Week 1 - Hc. 1: Longvolumes en ventilatie karakteristieken Flashcards
Drie processen van gastransport
- Ventilatie
- Diffusie
- Perfusie
Gastransport verloop
De lucht in de alveoli wordt ververst door ventilatie. Vervolgens wordt door diffusie O2 en CO2 uitgewisseld met de capillairen. Het grootste deel van de opgenomen zuurstof bindt aan hemoglobine en wordt op die manier naar de weefsels vervoerd. Dit is de perfusie
Dynamische en statische longvolumes
Statische gegeven - Hoeveel kan er in
Dynamische gegeven - Hoe snel kan het er uit/in
Spirometer
Wordt gebruikt voor het bepalen van longvolumes en bestaat uit een waterbad met daarin een omgekeerde lichte plastic kolk/emmer. De patiënt is via dikke stofzuigerslagen en een driewegkraan op het inwendige deel van de spirometerkolk aangesloten. De kolk gaat omlaag als de patiënt inademt. Als de patiënt uitblaast, gaat de kolk omhoog. Een schrijfpen is gekoppeld aan de klok/emmer en beweegt mee. Als de klok omhoog gaat, gaat het schrijvertje omlaag.
Teugvolume
Vt: gemiddelde ademdiepte bij rustige ademhaling. De bovengrens is het normale inademingsniveau en de ondergrens is het normale uitademingsniveau
Ademfrequentie
AF: het aantal ademhalingen per minuut
Ademminuutvolume
AMF of V’e = Vt x AF: het aantal liter dat per minuut wordt ingeademd.
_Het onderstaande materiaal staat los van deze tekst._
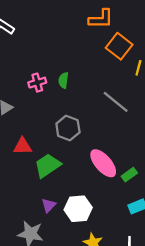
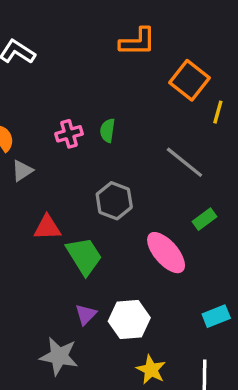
orange L-shape: (101, 19) -> (138, 42), moved
green trapezoid: (47, 166) -> (84, 256), turned 92
green rectangle: (129, 175) -> (205, 219), moved

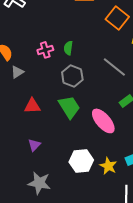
gray hexagon: (114, 201) -> (72, 76), moved
green trapezoid: (84, 256) -> (69, 107), moved
purple triangle: (86, 314) -> (34, 145), moved
yellow star: (151, 370) -> (108, 166), moved

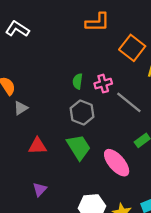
pink cross: (45, 50) -> (103, 84), moved

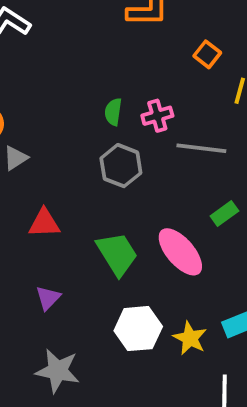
orange square: (132, 48) -> (207, 54), size x0.6
gray line: (129, 102) -> (201, 148), turned -32
green trapezoid: (79, 147) -> (117, 254), moved

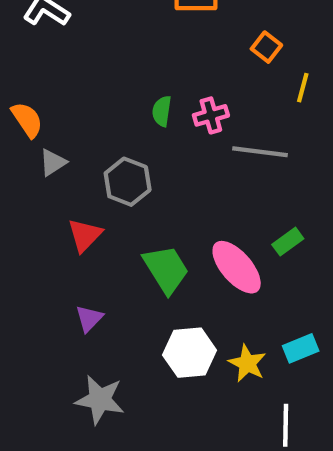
gray hexagon: (121, 166) -> (128, 182), moved
green rectangle: (224, 214) -> (288, 242), moved
red triangle: (44, 223) -> (85, 235), turned -44

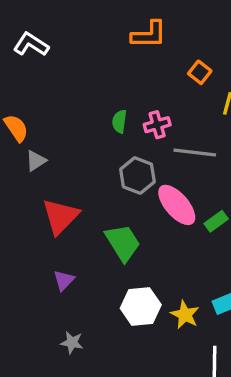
gray hexagon: (128, 182) -> (137, 175), moved
red triangle: (85, 235) -> (60, 216), size x1.4
pink ellipse: (237, 267) -> (177, 205), moved
gray star: (100, 400) -> (72, 343), size x0.6

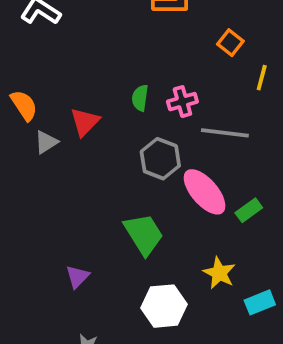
red triangle: (60, 216) -> (85, 122), moved, size x0.7
yellow star: (185, 315) -> (219, 273), moved

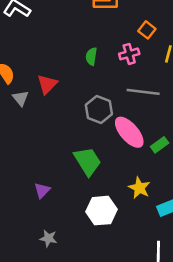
green semicircle: (140, 98) -> (91, 56), moved
pink cross: (182, 102) -> (129, 54), moved
gray triangle: (46, 142) -> (21, 98), turned -36

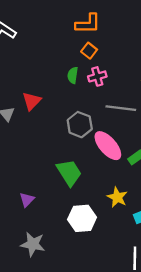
orange square: (147, 30) -> (89, 51), moved
pink cross: (129, 54) -> (97, 76), moved
gray star: (48, 238) -> (33, 244), size x1.5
Expiratoire reserve volume
ERV: De hoeveelheid lucht beneden het normale uitademingsniveau na maximaal uitblazen
Inspiratoire reserve volume
IRV: De hoeveelheid lucht boven het normale inademingsniveau na maximaal indemen
Residueel volume
RV: de hoeveelheid lucht die zich nog in de longen bevindt na maximaal te hebben uitgeademd
Functionele residuele capaciteit
FRC = ERV + RV: het volume onder het normale uitademingsniveau tot het nul niveau
Inspiratoire vitale capaciteit
IVC = IRV + Vt + ERV: het maximale volume wat in te ademen is na maximaal uitademen
Expiratoire vitale capaciteit
EVC = IRV + Vt + ERV: Hetzelfde volume als IVC, alleen wordt hier eerst maximaal ingeademd en vervolgens maximaal uitgeademd.
Totale longcapaciteit
TLC: het volume wanneer de longen maximaal gevuld zijn, dus na maximale inademing
Forced expiratory volume 1
FEV1: hoeveel liter de patiënt met maximale inspanning de eerste seconde kan expireren. De FEV1 kan info geven over de mate van obstructie van de luchtwegen. Als iemand een obstructie heeft en dus kleinere luchtwegen heeft; dat laat zien dat de patiënt minder lucht kan uitademen in 1 seconde.
Forced inspiratory volume 1
FIV1: hoeveel liter de patiënt, beginnende bij maximale uitademing met maximale inspanning de eerste seconde kan inspireren.